DUVAR - Korona virüsü salgınında ilk vakanın ortaya çıktığı 11 Mart’tan bugüne 25 gün geçti. Vaka sayısı 30 bini aşarken can kaybı sayısı 649'a yükseldi. Salgını önlemek için alınan tedbirlere her gün yenileri eklenirken bu süreçte birçok da tartışmalı karara imza atıldı. Gelecek Partisi Seçim ve Hukuk Politikaları Başkanı Ayhan Sefer Üstün, korona virüsü salgını sürecinde alınan kayyım atamaları ve belediye yardımlarının durdurulması gibi kararları 15 Temmuz sonrası yaşanan sürece benzetti, "Korona virüsü bahane edilerek toplum yeni bir otoriter iklime sokulmak istenmektedir" diye konuştu.

6 BAŞLIKTA YENİ OTORİTERLEŞME EĞİLİMLERİ

15 Temmuz darbe girişiminin ardından büyük bir fırsatın heba edildiğini Türkiye’nin daha demokratik bir düzleme evrilmesi gerekirken, daha otoriter bir yöne gittiğini söyleyen Üstün, "Maalesef 15 Temmuz sonrası yaşanan otoriterleşme eğilimlerini korona virüsü sürecinde de görmekteyiz" dedi. Üstün bu gelişmeleri 6 madde halinde şöyle sıraladı:

-Dernekler yasasında yapılan antidemokratik düzenleme.

-Devletin ve yürütmenin bir parçası olan yerel yönetimlerin karşı karşıya kaldığı kısıtlamalar.

-Yargı kararı olmaksızın kaş-göz arasında yeni kayyumların atanması.

-Yardım kampanyalarında sivil toplumun önünün açılması gerekirken, tekçi, aşırı devletçi mantıkla hareket edilmesi ve bu alanda önemli bir tecrübe edinmiş sivil toplum örgütlerinin dışlanması.

-Suç olma ihtimali olmayan en hafif muhalif söylemlere karşı tahammül edilmeyip takibat açılması, tutuklamaların olması.
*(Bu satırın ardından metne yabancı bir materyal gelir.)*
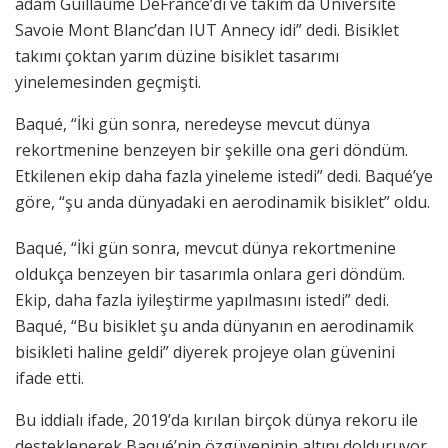
adam Guillaume DeFrance’dı ve takım da Université
Savoie Mont Blanc’dan IUT Annecy idi” dedi. Bisiklet
takımı çoktan yarım düzine bisiklet tasarımı
yinelemesinden geçmişti.
Baqué, “İki gün sonra, neredeyse mevcut dünya
rekortmenine benzeyen bir şekille ona geri döndüm.
Etkilenen ekip daha fazla yineleme istedi” dedi. Baqué’ye
göre, “şu anda dünyadaki en aerodinamik bisiklet” oldu.
Baqué, “İki gün sonra, mevcut dünya rekortmenine
oldukça benzeyen bir tasarımla onlara geri döndüm.
Ekip, daha fazla iyileştirme yapılmasını istedi” dedi.
Baqué, “Bu bisiklet şu anda dünyanın en aerodinamik
bisikleti haline geldi” diyerek projeye olan güvenini
ifade etti.
Bu iddialı ifade, 2019’da kırılan birçok dünya rekoru ile
desteklenerek Baqué’nin özgüveninin altını dolduruyor.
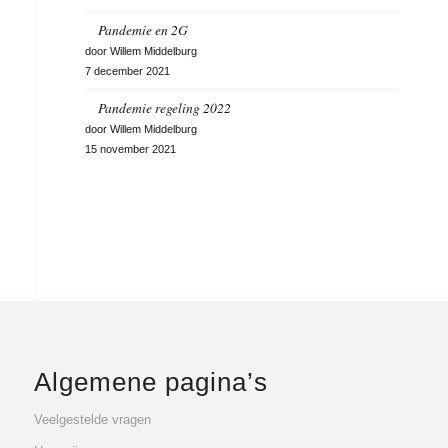
Pandemie en 2G
door Willem Middelburg
7 december 2021
Pandemie regeling 2022
door Willem Middelburg
15 november 2021
Algemene pagina’s
Veelgestelde vragen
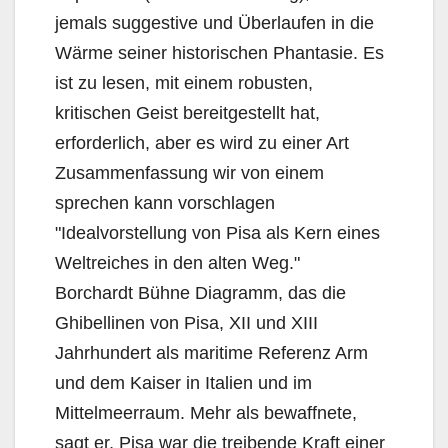
jemals suggestive und Überlaufen in die
Wärme seiner historischen Phantasie. Es
ist zu lesen, mit einem robusten,
kritischen Geist bereitgestellt hat,
erforderlich, aber es wird zu einer Art
Zusammenfassung wir von einem
sprechen kann vorschlagen
"Idealvorstellung von Pisa als Kern eines
Weltreiches in den alten Weg."
Borchardt Bühne Diagramm, das die
Ghibellinen von Pisa, XII und XIII
Jahrhundert als maritime Referenz Arm
und dem Kaiser in Italien und im
Mittelmeerraum. Mehr als bewaffnete,
sagt er, Pisa war die treibende Kraft einer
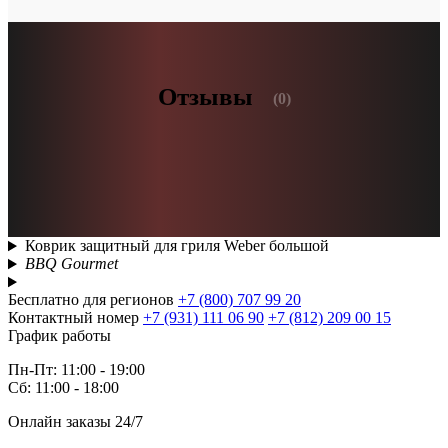
Отзывы
(0)
Коврик защитный для гриля Weber большой
BBQ Gourmet
Бесплатно для регионов
+7 (800) 707 99 20
Контактный номер
+7 (931) 111 06 90
+7 (812) 209 00 15
График работы
Пн-Пт: 11:00 - 19:00
Сб: 11:00 - 18:00
Онлайн заказы 24/7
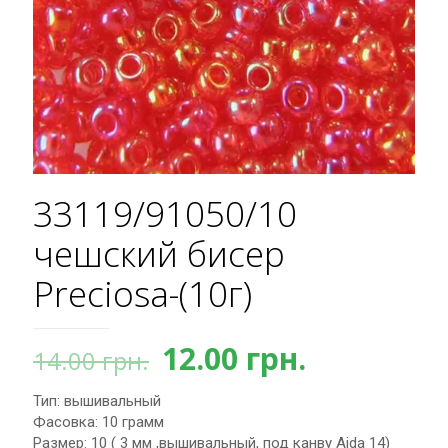
33119/91050/10
чешский бисер
Preciosa-(10г)
Первоначальная
Текущая
12.00
грн.
14.00
грн.
цена
цена:
Тип: вышивальный
составляла
12.00 грн.
Фасовка: 10 грамм
14.00 грн..
Размер: 10 ( 3 мм ,вышивальный, под канву Aida 14)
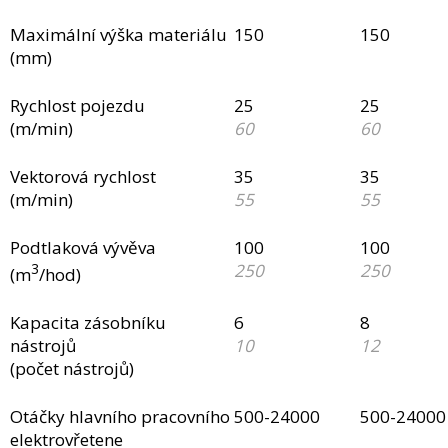
Maximální výška materiálu
150
150
(mm)
Rychlost pojezdu
25
25
(m/min)
60
60
Vektorová rychlost
35
35
(m/min)
55
55
Podtlaková vývěva
100
100
3
250
250
(m
/hod)
Kapacita zásobníku
6
8
nástrojů
10
12
(počet nástrojů)
Otáčky hlavního pracovního
500-24000
500-24000
elektrovřetene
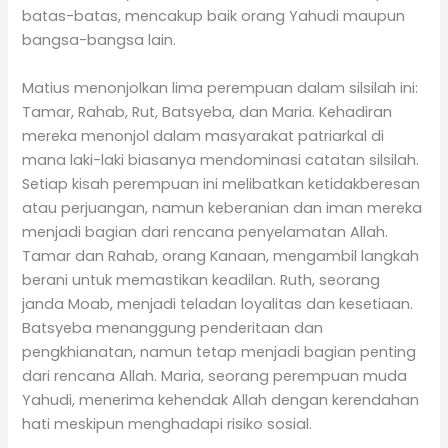
batas-batas, mencakup baik orang Yahudi maupun
bangsa-bangsa lain.
Matius menonjolkan lima perempuan dalam silsilah ini:
Tamar, Rahab, Rut, Batsyeba, dan Maria. Kehadiran
mereka menonjol dalam masyarakat patriarkal di
mana laki-laki biasanya mendominasi catatan silsilah.
Setiap kisah perempuan ini melibatkan ketidakberesan
atau perjuangan, namun keberanian dan iman mereka
menjadi bagian dari rencana penyelamatan Allah.
Tamar dan Rahab, orang Kanaan, mengambil langkah
berani untuk memastikan keadilan. Ruth, seorang
janda Moab, menjadi teladan loyalitas dan kesetiaan.
Batsyeba menanggung penderitaan dan
pengkhianatan, namun tetap menjadi bagian penting
dari rencana Allah. Maria, seorang perempuan muda
Yahudi, menerima kehendak Allah dengan kerendahan
hati meskipun menghadapi risiko sosial.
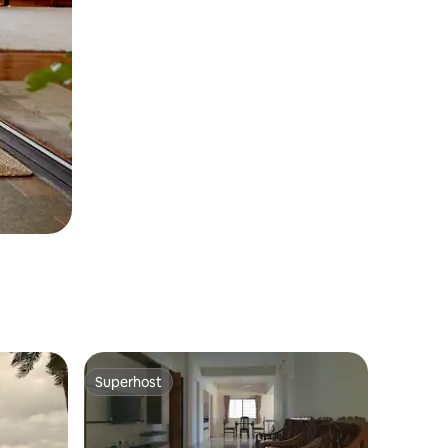
Superhost
Superhost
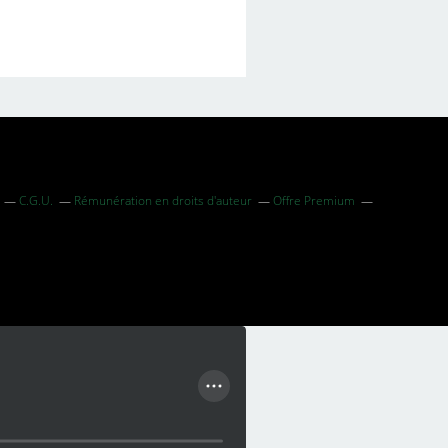
C.G.U.
Rémunération en droits d'auteur
Offre Premium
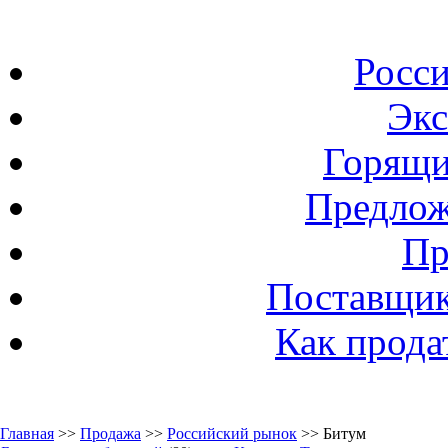
Росс
Экс
Горящи
Предлож
Пр
Поставщик
Как прода
Главная
>>
Продажа
>>
Российский рынок
>> Битум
-Yeni Ceza İnfaz Kanunu teklifinde; öncelikle şiddete başvurulmamış devlete karşı işlenmiş suçlarda af (ceza indirimi) olması gerekirken, devleti idare edenlerin önceki söylemlerinin aksine, çoğunlukla şahıslara karşı işlenen suçların ceza indirimine tabi tutulması otoriterleşmenin başka bir göstergesi olmuştur.